Member of the National Assembly of Armenia
- Incumbent
- Assumed office 2018
- Parliamentary group: My Step

Personal details
- Born: 18 September 1988 (age 37) Yerevan, Armenian SSR, Soviet Union
- Party: Civil Contract
- Alma mater: Central European University

= Hripsime Grigoryan =

Armenian politician (born 1988)

Hripsime Grigoryan (born 18 September 1988) is an Armenian politician of the Civil Contact. She is a member of the National Assembly of Armenia since 2018.

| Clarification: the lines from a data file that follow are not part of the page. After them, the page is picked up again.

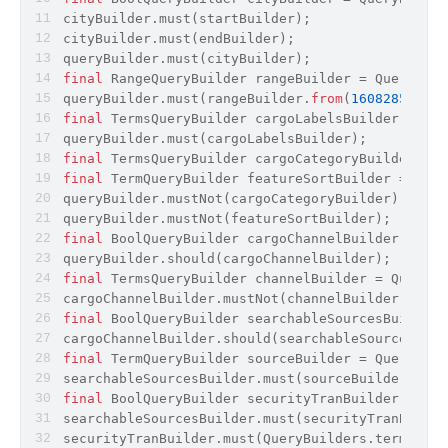
cityBuilder.must(startBuilder);
cityBuilder.must(endBuilder);
queryBuilder.must(cityBuilder);
final
 RangeQueryBuilder rangeBuilder = QueryBuil
queryBuilder.must(rangeBuilder.
from
(
160828582223
final
 TermsQueryBuilder cargoLabelsBuilder = Que
queryBuilder.must(cargoLabelsBuilder);
final
 TermsQueryBuilder cargoCategoryBuilder = Q
final
 TermQueryBuilder featureSortBuilder = Quer
queryBuilder.mustNot(cargoCategoryBuilder);
queryBuilder.mustNot(featureSortBuilder);
final
 BoolQueryBuilder cargoChannelBuilder = Que
queryBuilder.should(cargoChannelBuilder);
final
 TermsQueryBuilder channelBuilder = QueryBu
cargoChannelBuilder.mustNot(channelBuilder);
final
 BoolQueryBuilder searchableSourcesBuilder 
cargoChannelBuilder.should(searchableSourcesBuil
final
 TermQueryBuilder sourceBuilder = QueryBuil
searchableSourcesBuilder.must(sourceBuilder);
final
 BoolQueryBuilder securityTranBuilder = Que
searchableSourcesBuilder.must(securityTranBuilde
securityTranBuilder.must(QueryBuilders.termsQuer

== Early life and education ==
Hripsime Grigoryan was born in Yerevan, Soviet Armenia in 1988. From 2005 onwards, she studied international relations and diplomacy at the Yerevan State University from where she graduated with a BSc in 2009. She followed up on her studies at the Central European University in Budapest, Hungary, obtaining a Master's degree in political sciences in 2011. After she deepened her understanding on political processes in seminars of Democracy and Federalization in Switzerland and Sweden, taking part as a research assistant in political science for the "Varieties of Democracy" program of the University of Gothenburg between 2012 and 2017.

== Professional career ==
Between 2013 and 2018, Grigoryan occupied several offices in institutions like the US embassy in Armenia, the Organization for Security and Co-operation in Europe (OSCE) or the Tourism department of the Armenian Ministry of Economic Development.

== Political career ==
Her political interest began to take form as she become a Member of the Armenian Youth Initiative Now in 2008. In December 2018, she was elected into the National Assembly of Armenia in which she became the head of the Tourism Committee. Besides, Grigoryan is an alternate member to the Parliamentary Assembly of the OSCE. In May 2021 it was announced that Grigorian was an electoral candidate for the Civil Contract within the My Step Alliance and was re-elected in the Parliamentary Election of June 2021.